Saved entries:

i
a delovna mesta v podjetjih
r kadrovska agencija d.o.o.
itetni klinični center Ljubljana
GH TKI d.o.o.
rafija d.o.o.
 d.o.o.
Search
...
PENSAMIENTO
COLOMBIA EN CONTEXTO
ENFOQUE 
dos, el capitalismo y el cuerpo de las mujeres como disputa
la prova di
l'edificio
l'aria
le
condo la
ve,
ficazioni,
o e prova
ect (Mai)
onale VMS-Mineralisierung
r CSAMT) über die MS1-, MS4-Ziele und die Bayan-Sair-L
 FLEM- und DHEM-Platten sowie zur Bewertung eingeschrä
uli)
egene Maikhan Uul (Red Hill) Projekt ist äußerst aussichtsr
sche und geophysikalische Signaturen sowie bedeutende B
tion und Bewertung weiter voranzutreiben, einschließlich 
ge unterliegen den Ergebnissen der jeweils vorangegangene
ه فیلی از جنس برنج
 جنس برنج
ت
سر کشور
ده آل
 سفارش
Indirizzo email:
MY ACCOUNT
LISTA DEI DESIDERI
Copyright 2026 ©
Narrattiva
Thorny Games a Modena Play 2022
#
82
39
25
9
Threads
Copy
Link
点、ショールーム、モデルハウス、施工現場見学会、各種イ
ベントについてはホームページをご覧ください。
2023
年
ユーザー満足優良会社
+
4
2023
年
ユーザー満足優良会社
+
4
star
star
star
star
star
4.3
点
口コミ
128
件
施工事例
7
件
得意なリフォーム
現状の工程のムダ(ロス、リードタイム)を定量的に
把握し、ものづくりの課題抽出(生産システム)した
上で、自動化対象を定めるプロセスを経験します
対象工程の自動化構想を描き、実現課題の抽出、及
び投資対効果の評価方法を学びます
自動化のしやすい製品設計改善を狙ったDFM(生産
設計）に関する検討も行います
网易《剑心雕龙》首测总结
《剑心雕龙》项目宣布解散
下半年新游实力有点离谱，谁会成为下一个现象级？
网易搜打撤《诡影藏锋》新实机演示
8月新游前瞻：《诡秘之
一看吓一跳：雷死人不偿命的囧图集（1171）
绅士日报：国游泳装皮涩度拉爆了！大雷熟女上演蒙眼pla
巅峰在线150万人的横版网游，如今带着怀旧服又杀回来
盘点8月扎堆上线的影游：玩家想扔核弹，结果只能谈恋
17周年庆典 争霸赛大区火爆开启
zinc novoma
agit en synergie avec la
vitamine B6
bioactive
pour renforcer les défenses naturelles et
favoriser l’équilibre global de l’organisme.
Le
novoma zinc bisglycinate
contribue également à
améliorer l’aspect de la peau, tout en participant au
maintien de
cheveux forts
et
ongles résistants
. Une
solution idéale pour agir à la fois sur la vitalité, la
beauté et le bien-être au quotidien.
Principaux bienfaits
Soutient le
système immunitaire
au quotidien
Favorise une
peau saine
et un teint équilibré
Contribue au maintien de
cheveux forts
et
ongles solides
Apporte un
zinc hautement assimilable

▸ **TASK BRIEF**:
The answer should hold only the lines from the start of the records above through the line containing "tion und Bewertung", each set down exactly.

▸ **WORKED SOLUTION**:
i
a delovna mesta v podjetjih
r kadrovska agencija d.o.o.
itetni klinični center Ljubljana
GH TKI d.o.o.
rafija d.o.o.
 d.o.o.
Search
...
PENSAMIENTO
COLOMBIA EN CONTEXTO
ENFOQUE 
dos, el capitalismo y el cuerpo de las mujeres como disputa
la prova di
l'edificio
l'aria
le
condo la
ve,
ficazioni,
o e prova
ect (Mai)
onale VMS-Mineralisierung
r CSAMT) über die MS1-, MS4-Ziele und die Bayan-Sair-L
 FLEM- und DHEM-Platten sowie zur Bewertung eingeschrä
uli)
egene Maikhan Uul (Red Hill) Projekt ist äußerst aussichtsr
sche und geophysikalische Signaturen sowie bedeutende B
tion und Bewertung weiter voranzutreiben, einschließlich 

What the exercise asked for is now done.